What the task requires:
With pictures omitted, output the records below exactly as they appear.

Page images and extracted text
○ ○ ○ ○ ○

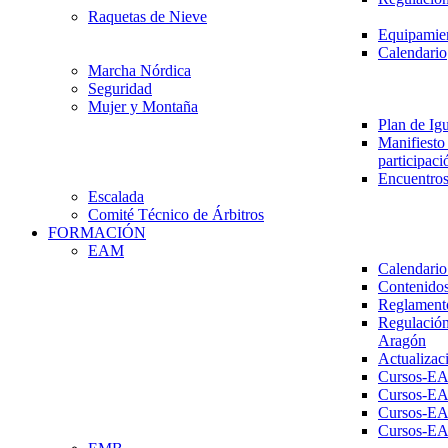
Raquetas de Nieve
Equipamien
Calendario
Marcha Nórdica
Seguridad
Mujer y Montaña
Plan de Ig
Manifiesto 
participaci
Encuentros
Escalada
Comité Técnico de Árbitros
FORMACIÓN
EAM
Calendario
Contenidos
Reglament
Regulación
Aragón
Actualizac
Cursos-E
Cursos-E
Cursos-E
Cursos-E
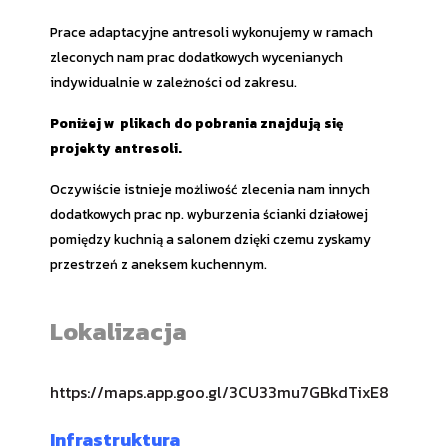
Prace adaptacyjne antresoli wykonujemy w ramach
zleconych nam prac dodatkowych wycenianych
indywidualnie w zależności od zakresu.
Poniżej w plikach do pobrania znajdują się
projekty antresoli.
Oczywiście istnieje możliwość zlecenia nam innych
dodatkowych prac np. wyburzenia ścianki działowej
pomiędzy kuchnią a salonem dzięki czemu zyskamy
przestrzeń z aneksem kuchennym.
Lokalizacja
https://maps.app.goo.gl/3CU33mu7GBkdTixE8
Infrastruktura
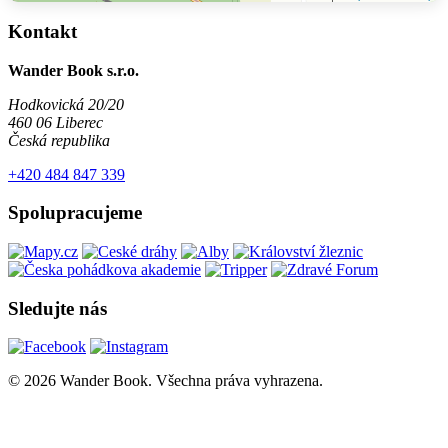
Kontakt
Wander Book s.r.o.
Hodkovická 20/20
460 06 Liberec
Česká republika
+420 484 847 339
Spolupracujeme
Sledujte nás
© 2026 Wander Book. Všechna práva vyhrazena.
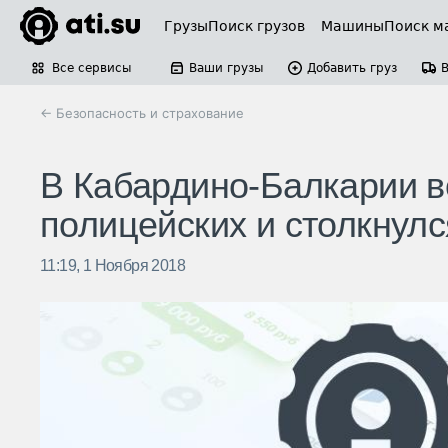
Грузы
Поиск грузов
Машины
Поиск м
Все сервисы
Ваши грузы
Добавить груз
← Безопасность и страхование
В Кабардино-Балкарии в
полицейских и столкнулс
11:19, 1 Ноября 2018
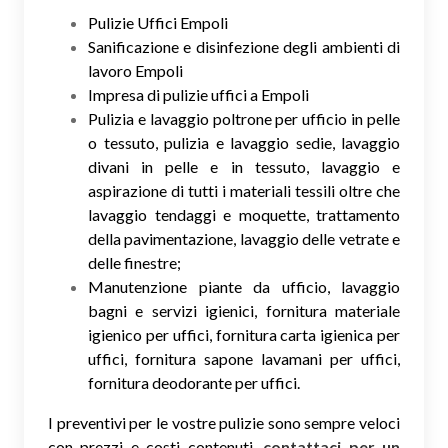
Pulizie Uffici Empoli
Sanificazione e disinfezione degli ambienti di
lavoro Empoli
Impresa di pulizie uffici a Empoli
Pulizia e lavaggio poltrone per ufficio in pelle
o tessuto, pulizia e lavaggio sedie, lavaggio
divani in pelle e in tessuto, lavaggio e
aspirazione di tutti i materiali tessili oltre che
lavaggio tendaggi e moquette, trattamento
della pavimentazione, lavaggio delle vetrate e
delle finestre;
Manutenzione piante da ufficio, lavaggio
bagni e servizi igienici, fornitura materiale
igienico per uffici, fornitura carta igienica per
uffici, fornitura sapone lavamani per uffici,
fornitura deodorante per uffici.
I preventivi per le vostre pulizie sono sempre veloci
con prezzi e costi contenuti,
contattaci per un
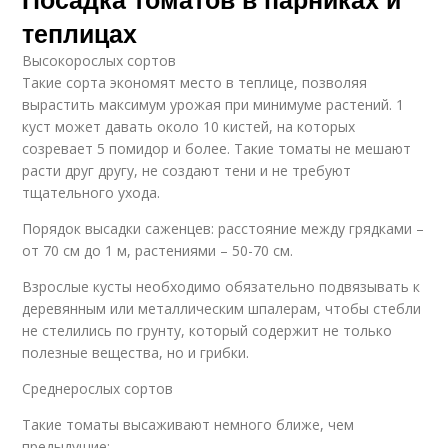
теплицах
Высокорослых сортов
Такие сорта экономят место в теплице, позволяя
вырастить максимум урожая при минимуме растений. 1
куст может давать около 10 кистей, на которых
созревает 5 помидор и более. Такие томаты не мешают
расти друг другу, не создают тени и не требуют
тщательного ухода.
Порядок высадки саженцев: расстояние между грядками –
от 70 см до 1 м, растениями – 50-70 см.
Взрослые кусты необходимо обязательно подвязывать к
деревянным или металлическим шпалерам, чтобы стебли
не стелились по грунту, который содержит не только
полезные вещества, но и грибки.
Среднерослых сортов
Такие томаты высаживают немного ближе, чем
предыдущие:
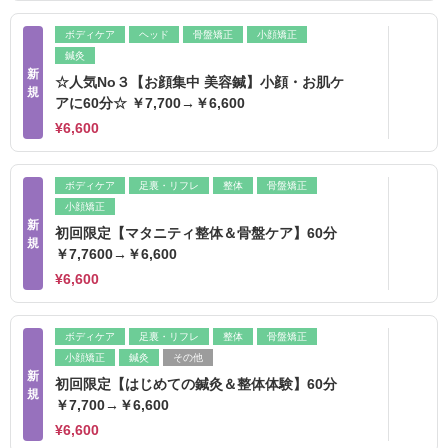
ボディケア
ヘッド
骨盤矯正
小顔矯正
鍼灸
新
☆人気No３【お顔集中 美容鍼】小顔・お肌ケ
規
アに60分☆ ￥7,700→￥6,600
¥6,600
ボディケア
足裏・リフレ
整体
骨盤矯正
小顔矯正
新
初回限定【マタニティ整体＆骨盤ケア】60分
規
￥7,7600→￥6,600
¥6,600
ボディケア
足裏・リフレ
整体
骨盤矯正
小顔矯正
鍼灸
その他
新
初回限定【はじめての鍼灸＆整体体験】60分
規
￥7,700→￥6,600
¥6,600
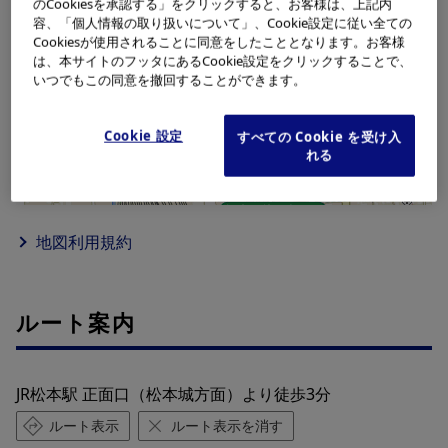
のCookiesを承認する」をクリックすると、お客様は、上記内
容、「個人情報の取り扱いについて」、Cookie設定に従い全ての
Cookiesが使用されることに同意をしたこととなります。お客様
は、本サイトのフッタにあるCookie設定をクリックすることで、
いつでもこの同意を撤回することができます。
Cookie 設定
すべての Cookie を受け入
れる
©2026 ZENRIN DataCom
地図データ©2026 ZENRIN
200m
地図利用規約
ルート案内
JR松本駅 正面口（松本城方面）より徒歩3分
ルート表示
ルート表示を消す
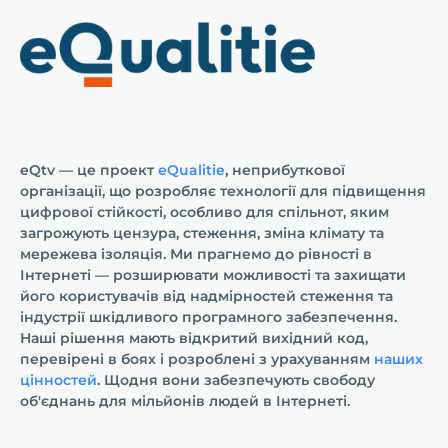
eQtv — це проект
eQualitie
, неприбуткової
організації, що розробляє технології для підвищення
цифрової стійкості, особливо для спільнот, яким
загрожують цензура, стеження, зміна клімату та
мережева ізоляція. Ми прагнемо до рівності в
Інтернеті — розширювати можливості та захищати
його користувачів від надмірностей стеження та
індустрії шкідливого програмного забезпечення.
Наші рішення мають відкритий вихідний код,
перевірені в боях і розроблені з урахуванням
наших
цінностей
. Щодня вони забезпечують свободу
об'єднань для мільйонів людей в Інтернеті.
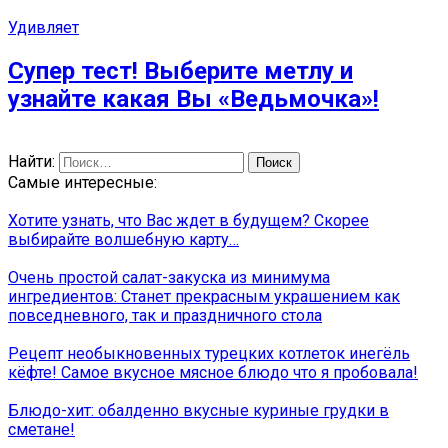
Удивляет
Супер тест! Выберите метлу и
узнайте какая Вы «Ведьмочка»!
Найти:
Самые интересные:
Хотите узнать, что Вас ждет в будущем? Скорее
выбирайте волшебную карту…
Очень простой салат-закуска из минимума
ингредиентов: Станет прекрасным украшением как
повседневного, так и праздничного стола
Рецепт необыкновенных турецких котлеток инегёль
кёфте! Самое вкусное мясное блюдо что я пробовала!
Блюдо-хит: обалденно вкусные куриные грудки в
сметане!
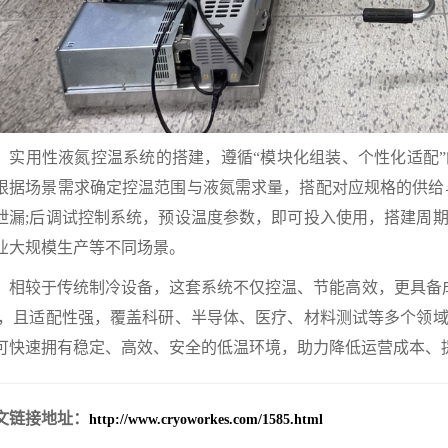
用性液氮控温系统的搭建，遵循“模块化组装、个性化适配”
根据场景需求确定控温范围与液氮需求量，搭配对应规格的供给
泄漏;后调试控制系统，预设温度参数，即可投入使用，搭建周
业大规模生产等不同场景。
较于传统制冷设备，这套系统不仅控温、节能高效，更具备成本
/2，且适配性强，覆盖科研、半导体、医疗、材料测试等多个领
可快速拥有稳定、高效、安全的低温环境，助力降低运营成本、
文链接地址：
http://www.cryoworkes.com/1585.html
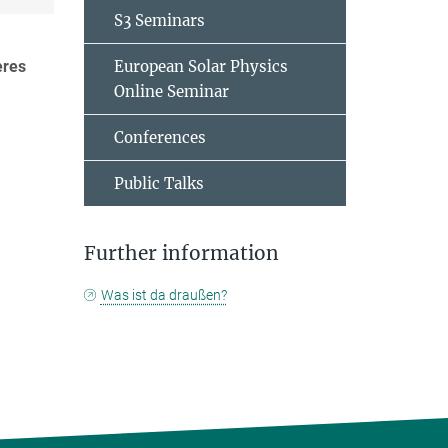
S3 Seminars
eres
European Solar Physics
Online Seminar
Conferences
Public Talks
Further information
Was ist da draußen?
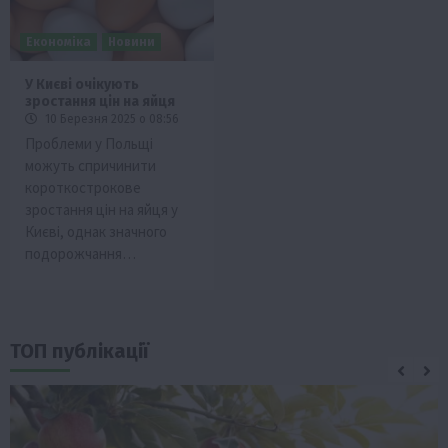
Економіка
Новини
У Києві очікують
зростання цін на яйця
10 Березня 2025 о 08:56
Проблеми у Польщі
можуть спричинити
короткострокове
зростання цін на яйця у
Києві, однак значного
подорожчання…
ТОП публікації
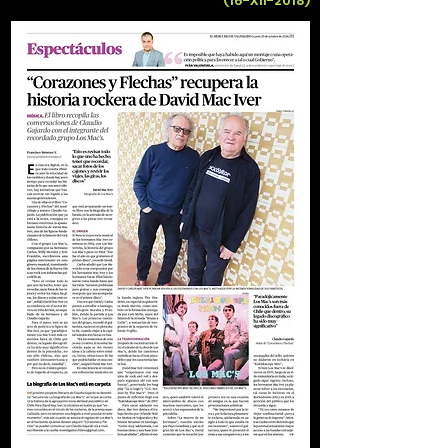
(16-XII-2018)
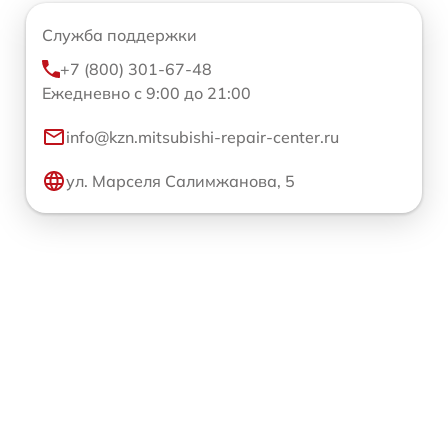
Служба поддержки
+7 (800) 301-67-48
Ежедневно с 9:00 до 21:00
info@kzn.mitsubishi-repair-center.ru
ул. Марселя Салимжанова, 5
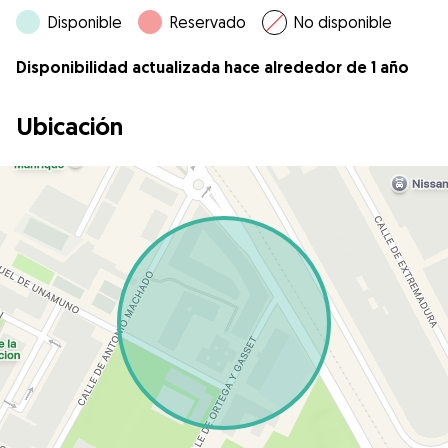
Disponible
Reservado
No disponible
Disponibilidad actualizada hace alrededor de 1 año
Ubicación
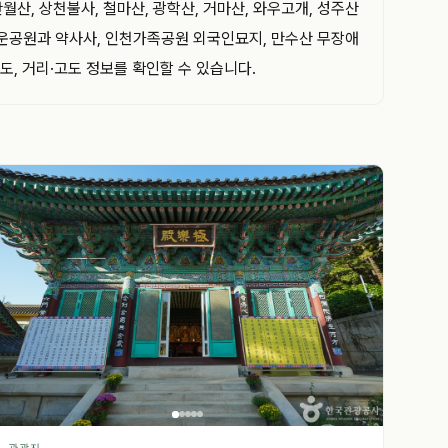
산, 상천불사, 철마산, 광학산, 거마산, 와우고개, 성주산
백운공원과 약사사, 인천가족공원 외국인묘지, 만수산 무장애
도, 거리·고도 정보를 확인할 수 있습니다.
관광지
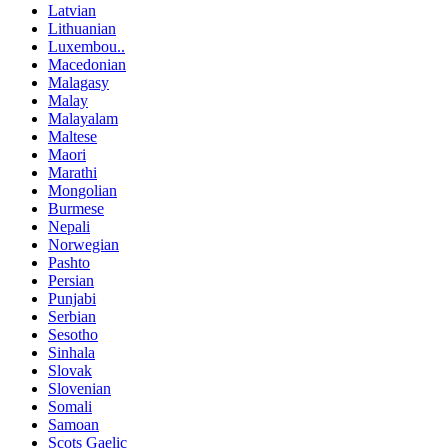
Latvian
Lithuanian
Luxembou..
Macedonian
Malagasy
Malay
Malayalam
Maltese
Maori
Marathi
Mongolian
Burmese
Nepali
Norwegian
Pashto
Persian
Punjabi
Serbian
Sesotho
Sinhala
Slovak
Slovenian
Somali
Samoan
Scots Gaelic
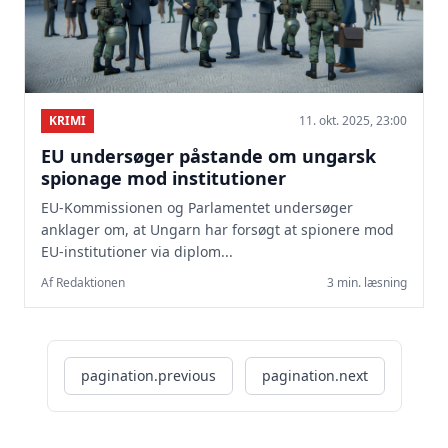
KRIMI
11. okt. 2025, 23:00
EU undersøger påstande om ungarsk
spionage mod institutioner
EU-Kommissionen og Parlamentet undersøger
anklager om, at Ungarn har forsøgt at spionere mod
EU-institutioner via diplom...
Af Redaktionen
3 min. læsning
pagination.previous
pagination.next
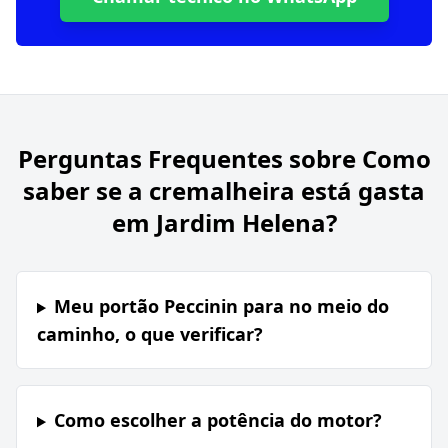
Perguntas Frequentes sobre
Como
saber se a cremalheira está gasta
em Jardim Helena?
Meu portão Peccinin para no meio do
caminho, o que verificar?
Como escolher a potência do motor?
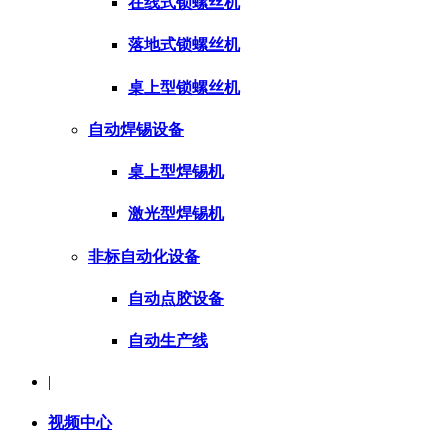
在线式锁螺丝机
落地式锁螺丝机
桌上型锁螺丝机
自动焊锡设备
桌上型焊锡机
激光型焊锡机
非标自动化设备
自动点胶设备
自动生产线
|
视频中心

○ ○ ○ ○ ○

Answer for the task:
Raquetas de Nieve
Equipamien
Calendario
Marcha Nórdica
Seguridad
Mujer y Montaña
Plan de Ig
Manifiesto 
participaci
Encuentros
Escalada
Comité Técnico de Árbitros
FORMACIÓN
EAM
Calendario
Contenidos
Reglament
Regulación
Aragón
Actualizac
Cursos-E
Cursos-E
Cursos-E
Cursos-E
Prace adaptacyjne antresoli wykonujemy w ramach
zleconych nam prac dodatkowych wycenianych
indywidualnie w zależności od zakresu.
Poniżej w plikach do pobrania znajdują się
projekty antresoli.
Oczywiście istnieje możliwość zlecenia nam innych
dodatkowych prac np. wyburzenia ścianki działowej
pomiędzy kuchnią a salonem dzięki czemu zyskamy
przestrzeń z aneksem kuchennym.
Lokalizacja
https://maps.app.goo.gl/3CU33mu7GBkdTixE8
Infrastruktura
Kontakt
Wander Book s.r.o.
Hodkovická 20/20
460 06 Liberec
Česká republika
+420 484 847 339
Spolupracujeme
Sledujte nás
© 2026 Wander Book. Všechna práva vyhrazena.
Грузы
Поиск грузов
Машины
Поиск м
Все сервисы
Ваши грузы
Добавить груз
← Безопасность и страхование
В Кабардино-Балкарии в
полицейских и столкнулс
11:19, 1 Ноября 2018
Pulizie Uffici Empoli
Sanificazione e disinfezione degli ambienti di
lavoro Empoli
Impresa di pulizie uffici a Empoli
Pulizia e lavaggio poltrone per ufficio in pelle
o tessuto, pulizia e lavaggio sedie, lavaggio
divani in pelle e in tessuto, lavaggio e
aspirazione di tutti i materiali tessili oltre che
lavaggio tendaggi e moquette, trattamento
della pavimentazione, lavaggio delle vetrate e
delle finestre;
Manutenzione piante da ufficio, lavaggio
bagni e servizi igienici, fornitura materiale
igienico per uffici, fornitura carta igienica per
uffici, fornitura sapone lavamani per uffici,
fornitura deodorante per uffici.
I preventivi per le vostre pulizie sono sempre veloci
con prezzi e costi contenuti,
contattaci per un
теплицах
Высокорослых сортов
Такие сорта экономят место в теплице, позволяя
вырастить максимум урожая при минимуме растений. 1
куст может давать около 10 кистей, на которых
созревает 5 помидор и более. Такие томаты не мешают
расти друг другу, не создают тени и не требуют
тщательного ухода.
Порядок высадки саженцев: расстояние между грядками –
от 70 см до 1 м, растениями – 50-70 см.
Взрослые кусты необходимо обязательно подвязывать к
деревянным или металлическим шпалерам, чтобы стебли
не стелились по грунту, который содержит не только
полезные вещества, но и грибки.
Среднерослых сортов
Такие томаты высаживают немного ближе, чем
предыдущие:
ボディケア
ヘッド
骨盤矯正
小顔矯正
鍼灸
新
☆人気No３【お顔集中 美容鍼】小顔・お肌ケ
規
アに60分☆ ￥7,700→￥6,600
¥6,600
ボディケア
足裏・リフレ
整体
骨盤矯正
小顔矯正
新
初回限定【マタニティ整体＆骨盤ケア】60分
規
￥7,7600→￥6,600
¥6,600
ボディケア
足裏・リフレ
整体
骨盤矯正
小顔矯正
鍼灸
その他
新
初回限定【はじめての鍼灸＆整体体験】60分
規
￥7,700→￥6,600
¥6,600
のCookiesを承認する」をクリックすると、お客様は、上記内
容、「個人情報の取り扱いについて」、Cookie設定に従い全ての
Cookiesが使用されることに同意をしたこととなります。お客様
は、本サイトのフッタにあるCookie設定をクリックすることで、
いつでもこの同意を撤回することができます。
Cookie 設定
すべての Cookie を受け入
れる
©2026 ZENRIN DataCom
地図データ©2026 ZENRIN
200m
地図利用規約
ルート案内
JR松本駅 正面口（松本城方面）より徒歩3分
ルート表示
ルート表示を消す
eQtv — це проект
eQualitie
, неприбуткової
організації, що розробляє технології для підвищення
цифрової стійкості, особливо для спільнот, яким
загрожують цензура, стеження, зміна клімату та
мережева ізоляція. Ми прагнемо до рівності в
Інтернеті — розширювати можливості та захищати
його користувачів від надмірностей стеження та
індустрії шкідливого програмного забезпечення.
Наші рішення мають відкритий вихідний код,
перевірені в боях і розроблені з урахуванням
наших
цінностей
. Щодня вони забезпечують свободу
об'єднань для мільйонів людей в Інтернеті.
Удивляет
Супер тест! Выберите метлу и
узнайте какая Вы «Ведьмочка»!
Найти:
Самые интересные:
Хотите узнать, что Вас ждет в будущем? Скорее
выбирайте волшебную карту…
Очень простой салат-закуска из минимума
ингредиентов: Станет прекрасным украшением как
повседневного, так и праздничного стола
Рецепт необыкновенных турецких котлеток инегёль
кёфте! Самое вкусное мясное блюдо что я пробовала!
Блюдо-хит: обалденно вкусные куриные грудки в
сметане!
用性液氮控温系统的搭建，遵循“模块化组装、个性化适配”
根据场景需求确定控温范围与液氮需求量，搭配对应规格的供给
泄漏;后调试控制系统，预设温度参数，即可投入使用，搭建周
业大规模生产等不同场景。
较于传统制冷设备，这套系统不仅控温、节能高效，更具备成本
/2，且适配性强，覆盖科研、半导体、医疗、材料测试等多个领
可快速拥有稳定、高效、安全的低温环境，助力降低运营成本、
文链接地址：
http://www.cryoworkes.com/1585.html
S3 Seminars
eres
European Solar Physics
Online Seminar
Conferences
Public Talks
Further information
Was ist da draußen?
Економіка
Новини
У Києві очікують
зростання цін на яйця
10 Березня 2025 о 08:56
Проблеми у Польщі
можуть спричинити
короткострокове
зростання цін на яйця у
Києві, однак значного
подорожчання…
ТОП публікації
(16-XII-2018)
Служба поддержки
+7 (800) 301-67-48
Ежедневно с 9:00 до 21:00
info@kzn.mitsubishi-repair-center.ru
ул. Марселя Салимжанова, 5
Disponible
Reservado
No disponible
Disponibilidad actualizada hace alrededor de 1 año
Ubicación
산, 상천불사, 철마산, 광학산, 거마산, 와우고개, 성주산
백운공원과 약사사, 인천가족공원 외국인묘지, 만수산 무장애
도, 거리·고도 정보를 확인할 수 있습니다.
관광지
Latvian
Lithuanian
Luxembou..
Macedonian
Malagasy
Malay
Malayalam
Maltese
Maori
Marathi
Mongolian
Burmese
Nepali
Norwegian
Pashto
Persian
Punjabi
Serbian
Sesotho
Sinhala
Slovak
Slovenian
Somali
Samoan
Scots Gaelic
KRIMI
11. okt. 2025, 23:00
EU undersøger påstande om ungarsk
spionage mod institutioner
EU-Kommissionen og Parlamentet undersøger
anklager om, at Ungarn har forsøgt at spionere mod
EU-institutioner via diplom...
Af Redaktionen
3 min. læsning
pagination.previous
pagination.next
Perguntas Frequentes sobre
Como
saber se a cremalheira está gasta
em Jardim Helena?
Meu portão Peccinin para no meio do
caminho, o que verificar?
Como escolher a potência do motor?
在线式锁螺丝机
落地式锁螺丝机
桌上型锁螺丝机
自动焊锡设备
桌上型焊锡机
激光型焊锡机
非标自动化设备
自动点胶设备
自动生产线
|
视频中心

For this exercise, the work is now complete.